Pelawak Kartolo, Piawai Ngelawak Tapi Ogah Main Stand Up Comedy

Bagi warga Jawa Timur pada umumnya dan Surabaya khususnya, nama Kartolo sudah tak asing lagi. Kartolo cukup dikenal sebagai pelawak dengan logat khas Suroboyoan. Mulai merintis karir melawak di tahun 1960an namun tak membuat pria yang kerap disapa Cak Kartolo ini terjun ke dunia stand up comedy.

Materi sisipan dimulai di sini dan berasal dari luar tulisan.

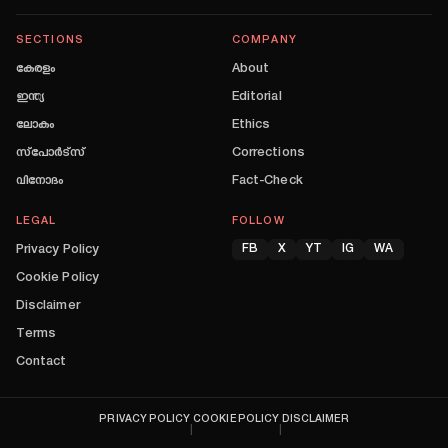
SECTIONS
COMPANY
കേരളം
About
ഇന്ത്യ
Editorial
ലോകം
Ethics
സ്പോർട്സ്
Corrections
വിനോദം
Fact-Check
LEGAL
FOLLOW
Privacy Policy
FB
X
YT
IG
WA
Cookie Policy
Disclaimer
Terms
Contact
PRIVACY POLICY
COOKIE POLICY
DISCLAIMER
|
|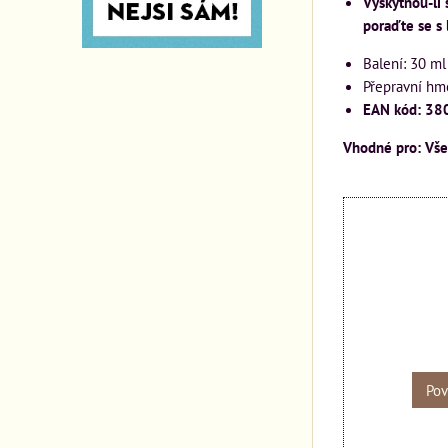
Vyskytnou-li 
poraďte se s
Balení: 30 ml
Přepravní hm
EAN kód: 3
Vhodné pro: Všec
Pov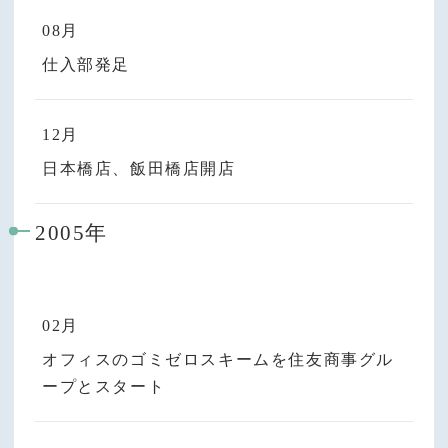
08月
仕入部発足
12月
日本橋店、飯田橋店開店
2005年
02月
オフィスのゴミゼロスキームを住友商事グル
ープとスタート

"Ya memang stand up comedy lagi rame. Banyak pelawak yang terjun jadi komika, tapi saya kok nggak tertarik ya," ujarnya kepada Basra, saat ditemui di kediamannya, Kamis (13/5).
Usut punya usut, bukan tanpa alasan jika Cak Kartolo menolak tawaran manggung sebagai komika. Cak Kartolo mengakui jika dirinya tak mampu jika harus tampil sendirian di atas panggung.
"Stand up comedy itu kan tampil di atas panggung sendirian. Nah, aku iku gak iso nek dikonkon tanggapan ijen nang panggung (Nah, saya itu tidak.bisa kalau disuruh tampil melawak sendirian di atas panggung," tukasnya seraya tergelak.
Diakui Cak Kartolo, jika selama ini tak pernah tampil melawak sendirian. Minimal dia akan tampil berdua dengan partnernya.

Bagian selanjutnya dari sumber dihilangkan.